● Assigned task:
Line by line, copy the entries exactly, excluding the pictures.

● Collected data:
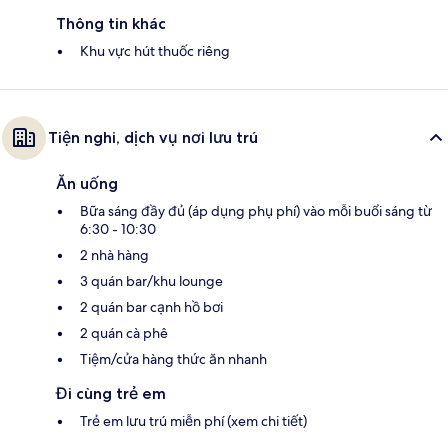
Thông tin khác
Khu vực hút thuốc riêng
Tiện nghi, dịch vụ nơi lưu trú
Ăn uống
Bữa sáng đầy đủ (áp dụng phụ phí) vào mỗi buổi sáng từ
6:30 - 10:30
2 nhà hàng
3 quán bar/khu lounge
2 quán bar cạnh hồ bơi
2 quán cà phê
Tiệm/cửa hàng thức ăn nhanh
Đi cùng trẻ em
Trẻ em lưu trú miễn phí (xem chi tiết)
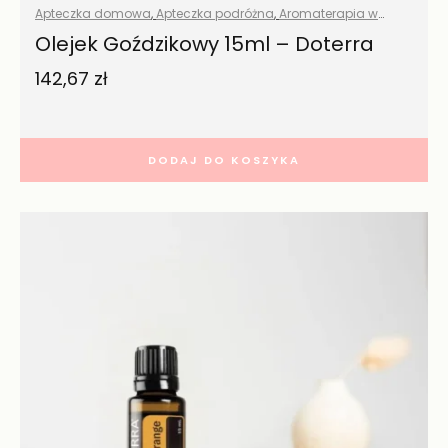
Apteczka domowa
,
Apteczka podróżna
,
Aromaterapia w
domu
,
Olejki eteryczne naturalne
,
Wszystkie produkty
Olejek Goździkowy 15ml – Doterra
142,67
zł
DODAJ DO KOSZYKA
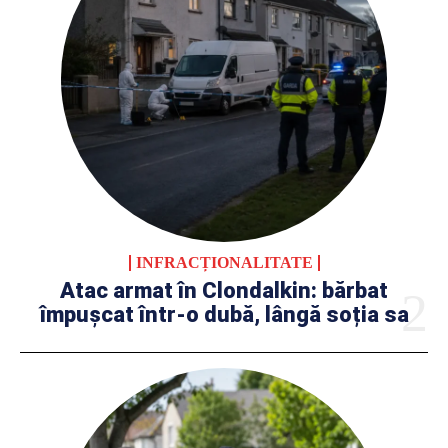
INFRACȚIONALITATE
Atac armat în Clondalkin: bărbat
împușcat într-o dubă, lângă soția sa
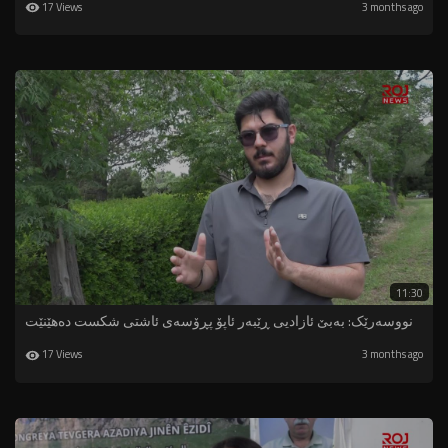
17 Views
3 months ago
11:30
نووسەرێک: بەبێ ئازادیی ڕێبەر ئاپۆ پڕۆسەی ئاشتی شکست دەهێنێت
17 Views
3 months ago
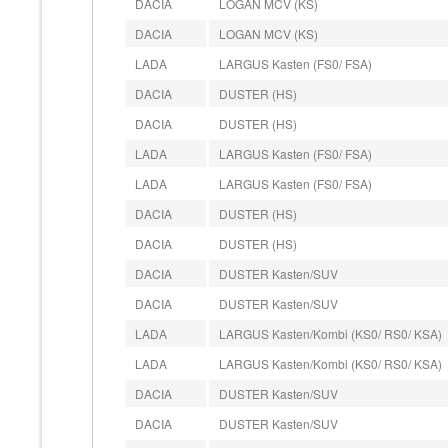
DACIA
LOGAN MCV (KS)
DACIA
LOGAN MCV (KS)
LADA
LARGUS Kasten (FS0/ FSA)
DACIA
DUSTER (HS)
DACIA
DUSTER (HS)
LADA
LARGUS Kasten (FS0/ FSA)
LADA
LARGUS Kasten (FS0/ FSA)
DACIA
DUSTER (HS)
DACIA
DUSTER (HS)
DACIA
DUSTER Kasten/SUV
DACIA
DUSTER Kasten/SUV
LADA
LARGUS Kasten/Kombi (KS0/ RS0/ KSA)
LADA
LARGUS Kasten/Kombi (KS0/ RS0/ KSA)
DACIA
DUSTER Kasten/SUV
DACIA
DUSTER Kasten/SUV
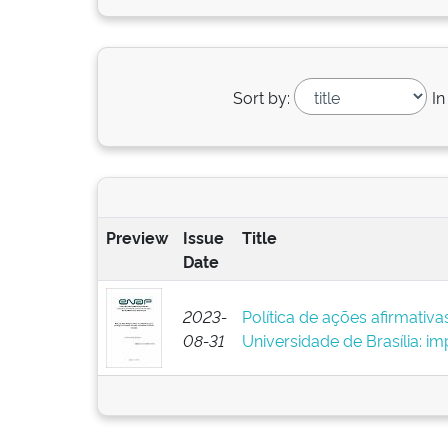
Sort by:
In
Preview
Issue
Title
Date
2023-
Política de ações afirmati
08-31
Universidade de Brasília: i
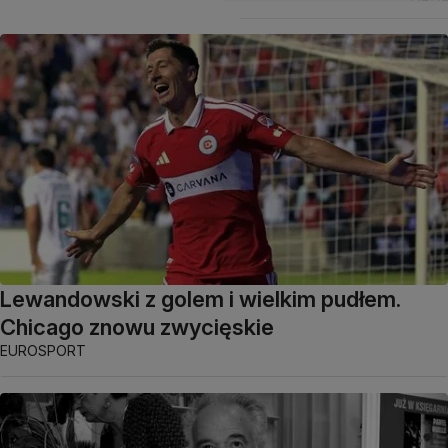
Lewandowski z golem i wielkim pudłem.
Chicago znowu zwycięskie
EUROSPORT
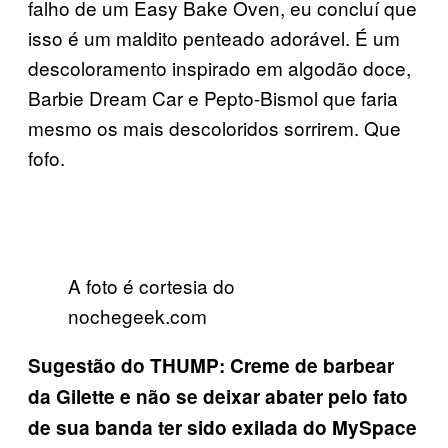
falho de um Easy Bake Oven, eu concluí que
isso é um maldito penteado adorável. É um
descoloramento inspirado em algodão doce,
Barbie Dream Car e Pepto-Bismol que faria
mesmo os mais descoloridos sorrirem. Que
fofo.
A foto é cortesia do
nochegeek.com
Sugestão do THUMP: Creme de barbear
da Gilette e não se deixar abater pelo fato
de sua banda ter sido exilada do MySpace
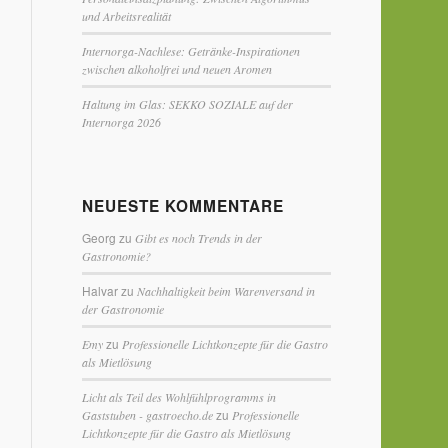
und Arbeitsrealität
Internorga-Nachlese: Getränke-Inspirationen
zwischen alkoholfrei und neuen Aromen
Haltung im Glas: SEKKO SOZIALE auf der
Internorga 2026
NEUESTE KOMMENTARE
Georg
zu
Gibt es noch Trends in der
Gastronomie?
Halvar
zu
Nachhaltigkeit beim Warenversand in
der Gastronomie
zu
Emy
Professionelle Lichtkonzepte für die Gastro
als Mietlösung
Licht als Teil des Wohlfühlprogramms in
zu
Gaststuben - gastroecho.de
Professionelle
Lichtkonzepte für die Gastro als Mietlösung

● Your response:
Thông tin khác
Khu vực hút thuốc riêng
Tiện nghi, dịch vụ nơi lưu trú
Ăn uống
Bữa sáng đầy đủ (áp dụng phụ phí) vào mỗi buổi sáng từ
6:30 - 10:30
2 nhà hàng
3 quán bar/khu lounge
2 quán bar cạnh hồ bơi
2 quán cà phê
Tiệm/cửa hàng thức ăn nhanh
Đi cùng trẻ em
Trẻ em lưu trú miễn phí (xem chi tiết)
Apteczka domowa
,
Apteczka podróżna
,
Aromaterapia w
domu
,
Olejki eteryczne naturalne
,
Wszystkie produkty
Olejek Goździkowy 15ml – Doterra
142,67
zł
DODAJ DO KOSZYKA
INFRACȚIONALITATE
Atac armat în Clondalkin: bărbat
împușcat într-o dubă, lângă soția sa
17 Views
3 months ago
11:30
نووسەرێک: بەبێ ئازادیی ڕێبەر ئاپۆ پڕۆسەی ئاشتی شکست دەهێنێت
17 Views
3 months ago
DACIA
LOGAN MCV (KS)
DACIA
LOGAN MCV (KS)
LADA
LARGUS Kasten (FS0/ FSA)
DACIA
DUSTER (HS)
DACIA
DUSTER (HS)
LADA
LARGUS Kasten (FS0/ FSA)
LADA
LARGUS Kasten (FS0/ FSA)
DACIA
DUSTER (HS)
DACIA
DUSTER (HS)
DACIA
DUSTER Kasten/SUV
DACIA
DUSTER Kasten/SUV
LADA
LARGUS Kasten/Kombi (KS0/ RS0/ KSA)
LADA
LARGUS Kasten/Kombi (KS0/ RS0/ KSA)
DACIA
DUSTER Kasten/SUV
DACIA
DUSTER Kasten/SUV
Sort by:
In
Preview
Issue
Title
Date
2023-
Política de ações afirmati
08-31
Universidade de Brasília: i
Lewandowski z golem i wielkim pudłem.
Chicago znowu zwycięskie
EUROSPORT
falho de um Easy Bake Oven, eu concluí que
isso é um maldito penteado adorável. É um
descoloramento inspirado em algodão doce,
Barbie Dream Car e Pepto-Bismol que faria
mesmo os mais descoloridos sorrirem. Que
fofo.
A foto é cortesia do
nochegeek.com
Sugestão do THUMP: Creme de barbear
da Gilette e não se deixar abater pelo fato
de sua banda ter sido exilada do MySpace
und Arbeitsrealität
Internorga-Nachlese: Getränke-Inspirationen
zwischen alkoholfrei und neuen Aromen
Haltung im Glas: SEKKO SOZIALE auf der
Internorga 2026
NEUESTE KOMMENTARE
Georg
zu
Gibt es noch Trends in der
Gastronomie?
Halvar
zu
Nachhaltigkeit beim Warenversand in
der Gastronomie
zu
Emy
Professionelle Lichtkonzepte für die Gastro
als Mietlösung
Licht als Teil des Wohlfühlprogramms in
zu
Gaststuben - gastroecho.de
Professionelle
Lichtkonzepte für die Gastro als Mietlösung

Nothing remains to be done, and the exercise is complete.